Crash Collectors

For each major class of crash reports, we define a dedicated collector. This is a simple way to encapsulate all related logic in a single module.

When we run crash_reporter, depending on its mode, it simply iterates through all registered collectors.

The crash_collector.cc code isn‘t a real collector, it’s the base class to hold common logic for all collectors. Similarly, user_collector_base.cc isn‘t a real collector, it’s the base class to hold common logic for all user related collectors.
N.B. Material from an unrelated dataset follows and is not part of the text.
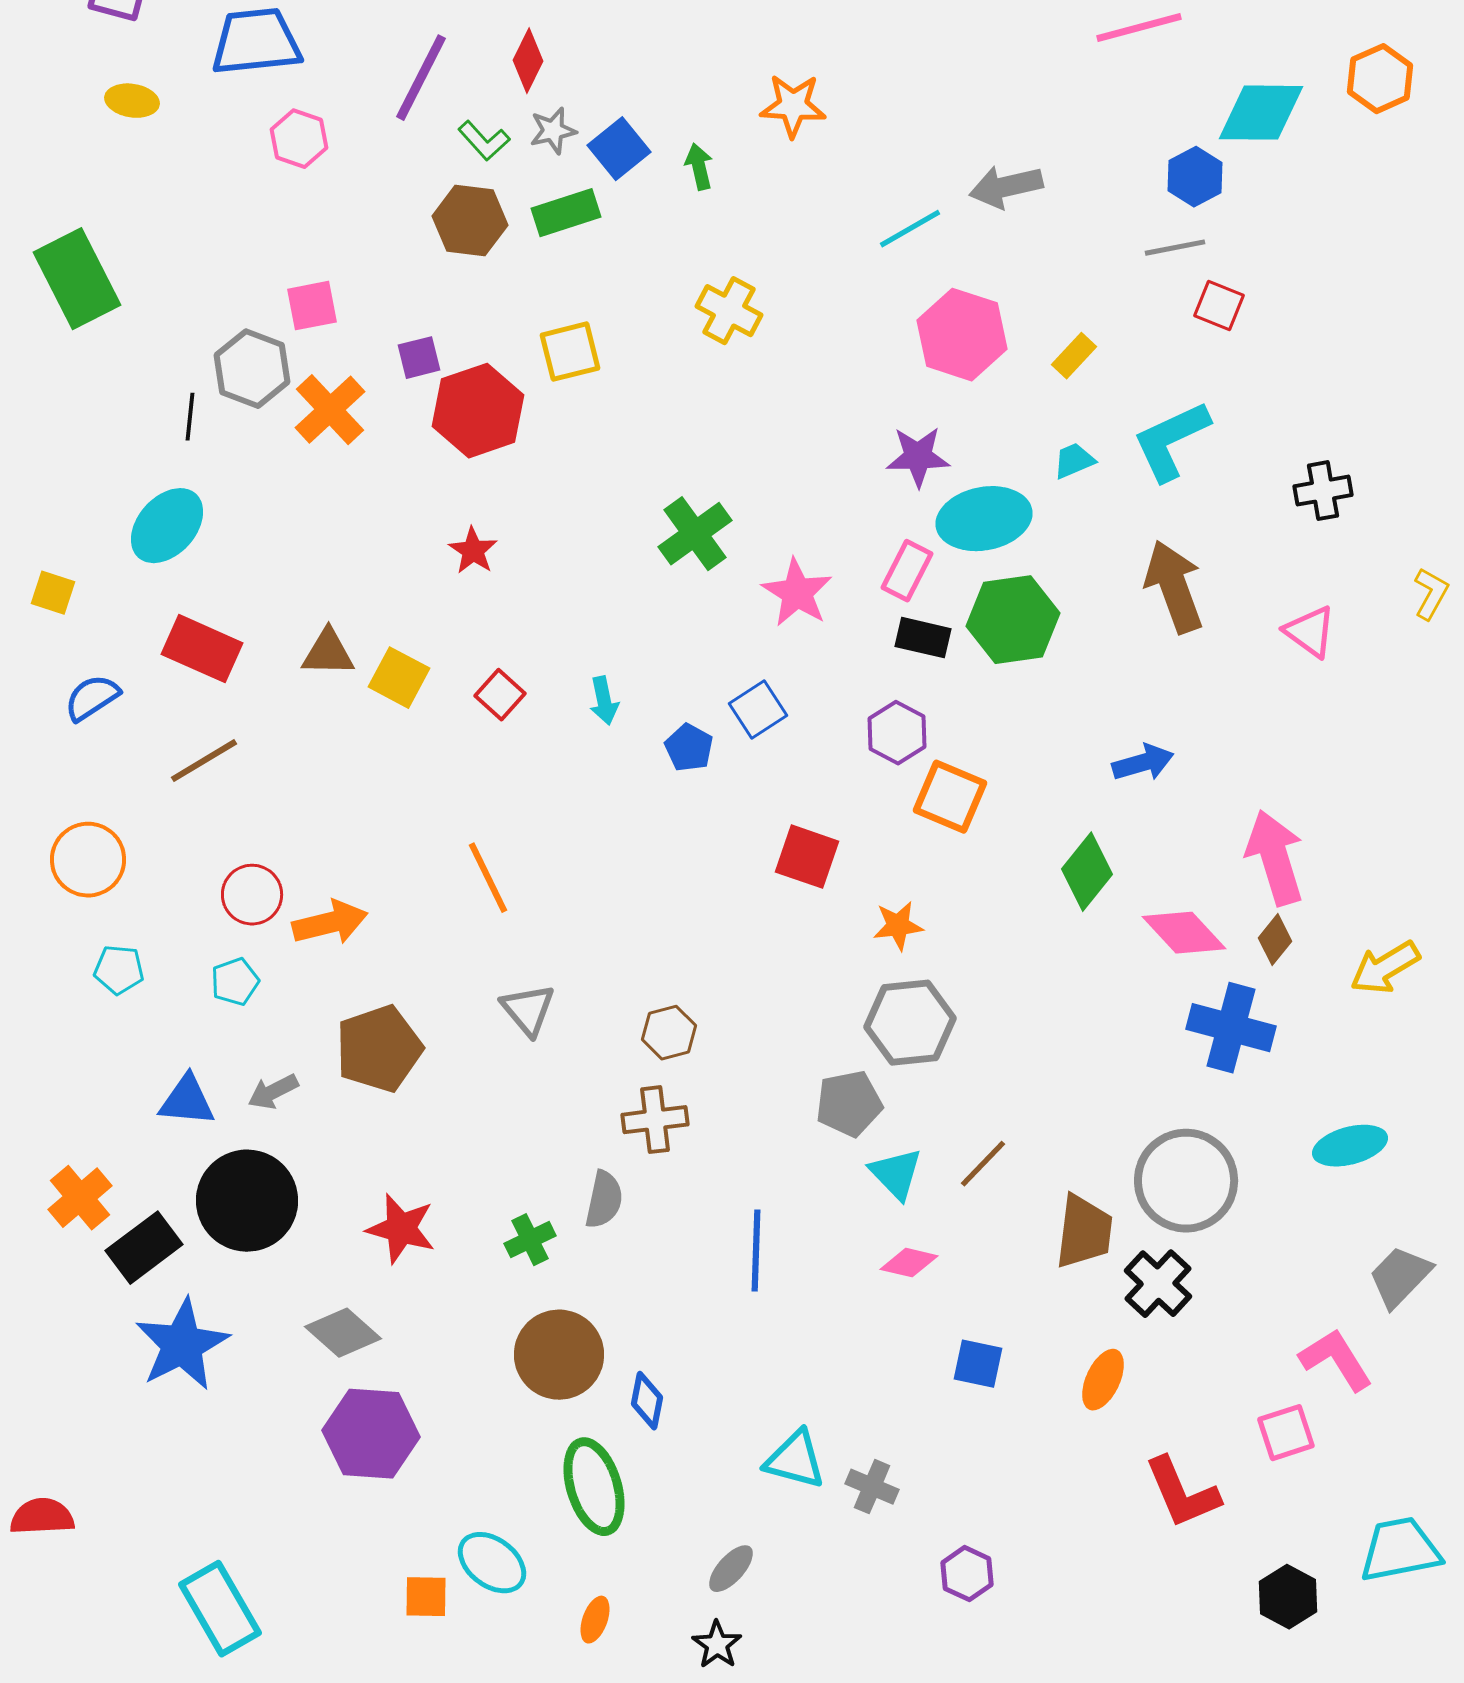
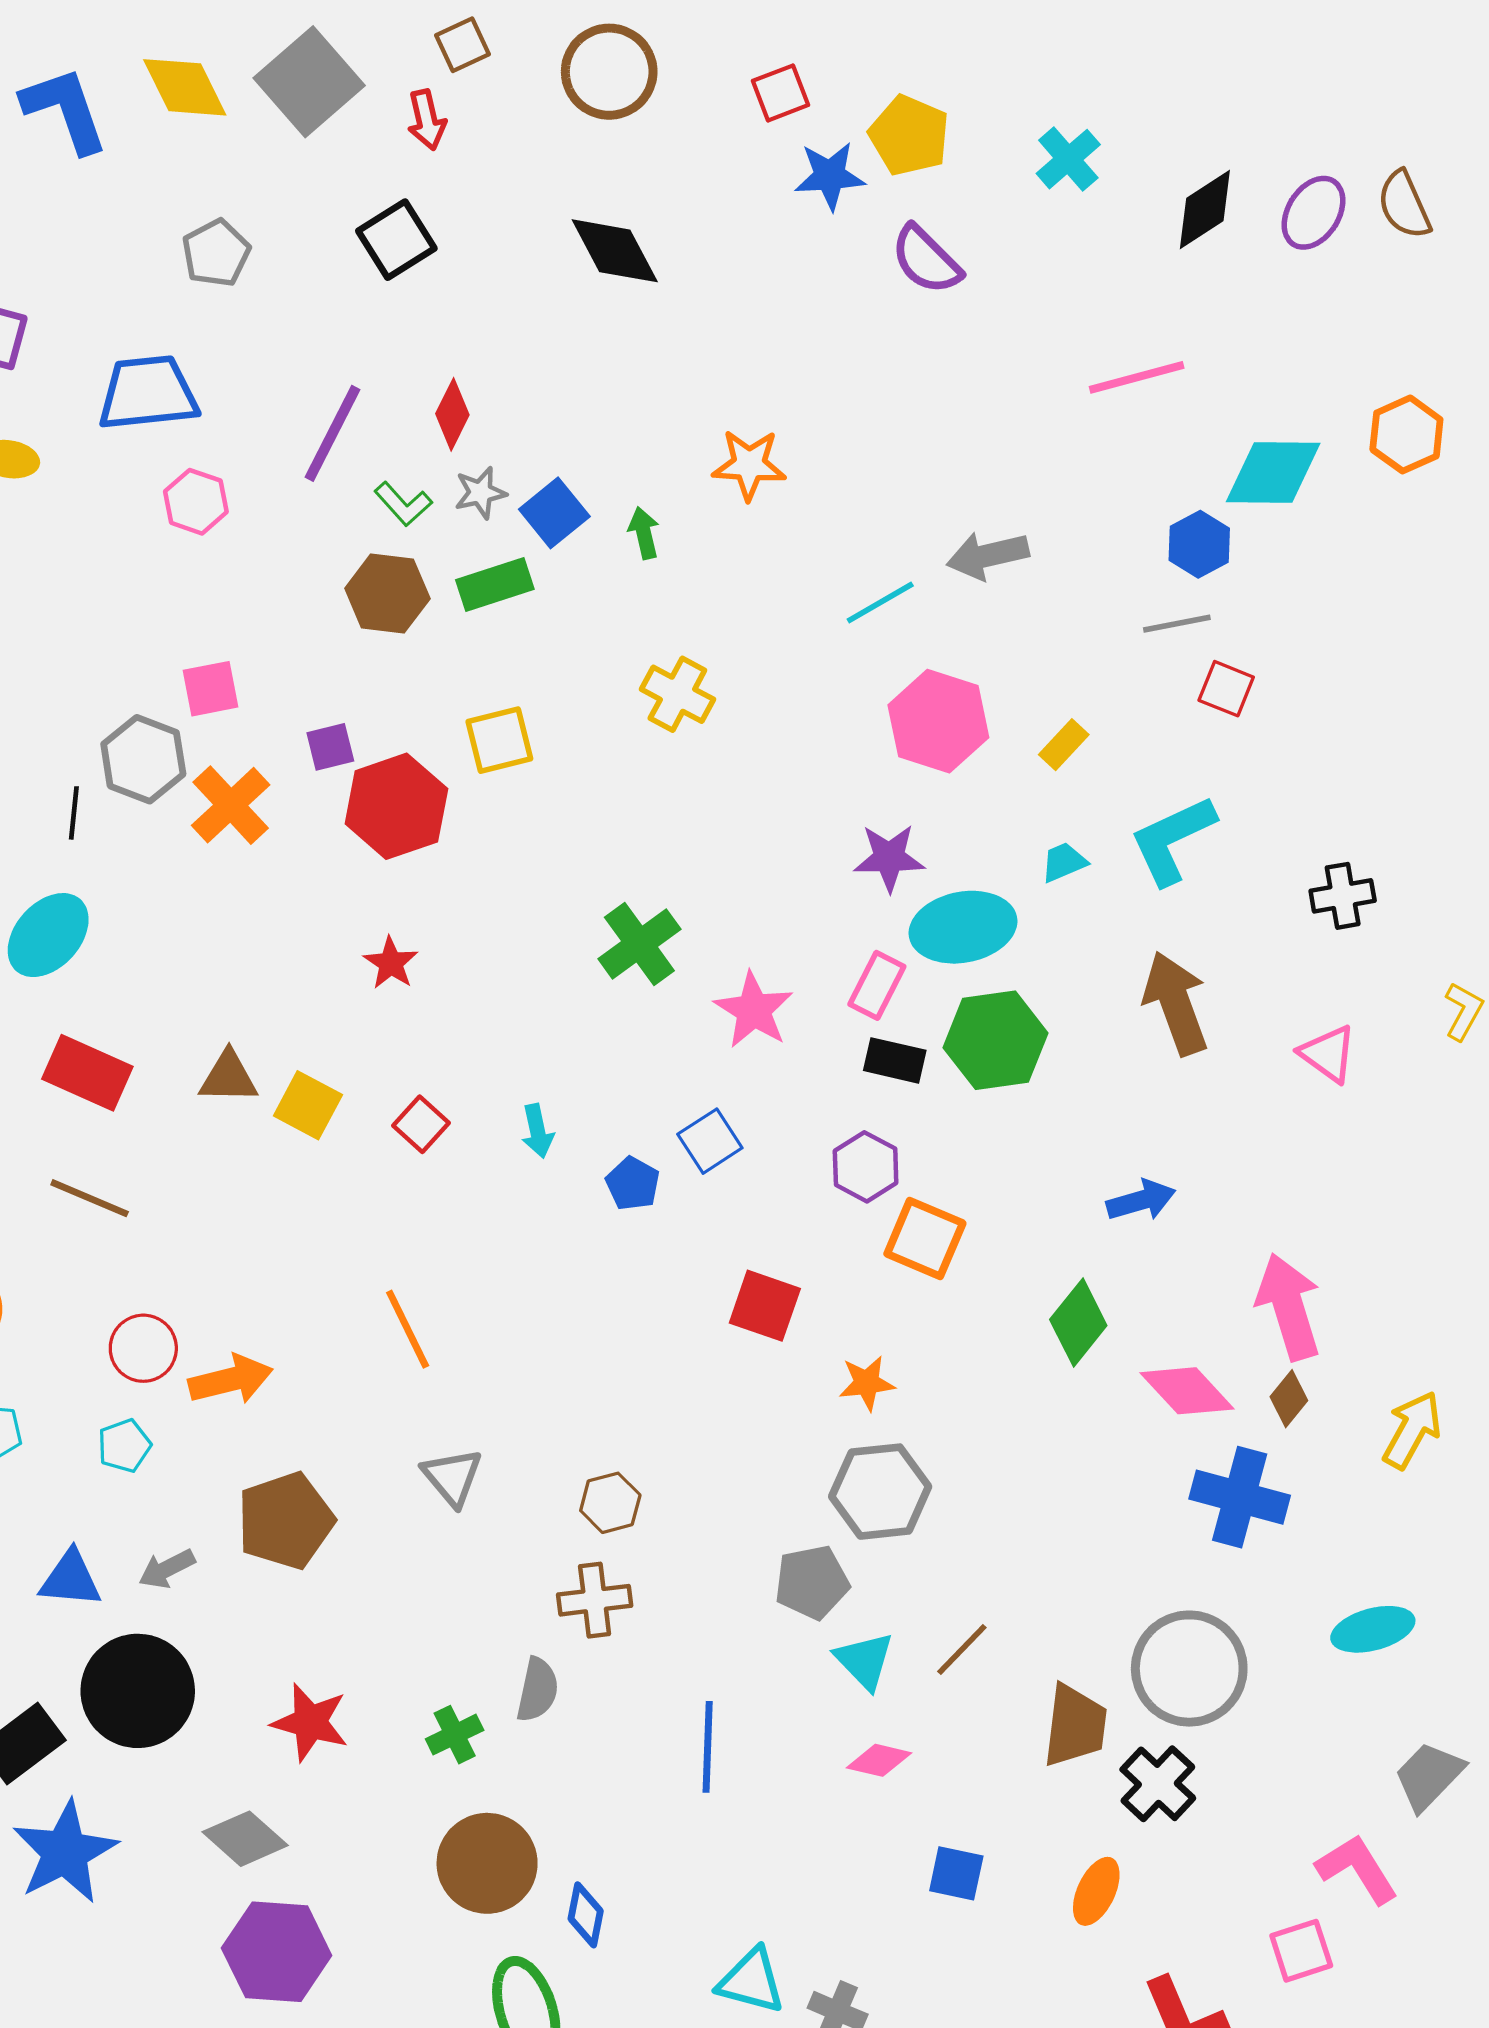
brown line: (204, 761) -> (90, 1198), turned 54
yellow arrow: (1385, 968) -> (1412, 1430), turned 150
The core_collector program is just a utility tool and not a collector in the sense of all these. It probably should have used a different naming convention.

Basic Operations

Each collector is designed to generate and queue crash reports. They get uploaded periodically by crash_sender.

Boot Collectors

These are the collectors that run once at boot. They are triggered via the crash-boot-collect.conf init service. They do not, by design, block the boot of the system. They are run in the background as a non-critical service.

bert_collector

This collects Boot Error Record Table (BERT) failures.

The dump collected might be referred to as bertdump.

Unhandled firmware errors that occurred in the previous boot are stored in the boot error region.
The Kernel ACPI sysfs interface generates the BERT table at /sys/firmware/acpi/tables/BERT and BERT data at /sys/firmware/acpi/tables/data/BERT.
During boot, if a BERT report exists, read them and create a report.

ec_collector

This collects EC (Chrome OS Embedded Controller) failures.

The program name is embedded-controller and might be referred to as eccrash.

The kernel driver cros_ec_debugfs.c sets up a debugfs path at /sys/kernel/debug/cros_ec/.
The driver probes the EC to see if it has any panic logs.
If the logs exist, the /sys/kernel/debug/cros_ec/panicinfo is created.
During boot, if that file exists, we read it and create a report.

kernel_collector

This collects kernel (and BIOS) crashes that caused the system to reboot.

It is built on top of pstore and doesn't support any other data source. We currently support the ramoops and efi backend drivers.

The program name is kernel and might be referred to as kcrash.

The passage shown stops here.